▶ Directions for this task
Give again, word for word, every line in the entries below from the line with "выборе модели проверять" up to and including the line with "офертой, определяемой положениями", and no other line.

(Saved data entries)
- - - - -

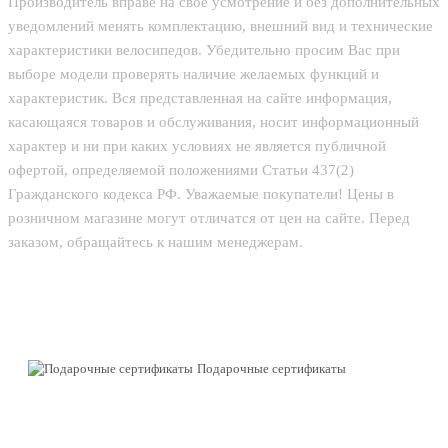
Производитель вправе на свое усмотрение и без дополнительных
уведомлений менять комплектацию, внешний вид и технические
характеристики велосипедов. Убедительно просим Вас при
выборе модели проверять наличие желаемых функций и
характеристик. Вся представленная на сайте информация,
касающаяся товаров и обслуживания, носит информационный
характер и ни при каких условиях не является публичной
офертой, определяемой положениями Статьи 437(2)
Гражданского кодекса РФ. Уважаемые покупатели! Цены в
розничном магазине могут отличатся от цен на сайте. Перед
заказом, обращайтесь к нашим менеджерам.
Подарочные сертификаты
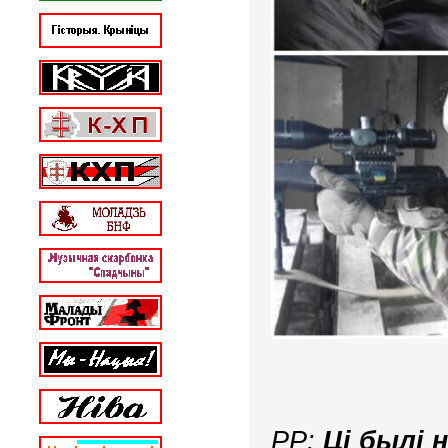
РР:
Ці былі н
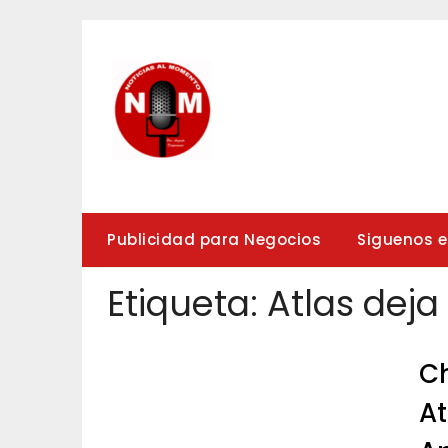
Saltar
al
contenido
Publicidad para Negocios
Siguenos 
Etiqueta:
Atlas deja
Ch
At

- - - - -

▶ Answer to the problem
выборе модели проверять наличие желаемых функций и
характеристик. Вся представленная на сайте информация,
касающаяся товаров и обслуживания, носит информационный
характер и ни при каких условиях не является публичной
офертой, определяемой положениями Статьи 437(2)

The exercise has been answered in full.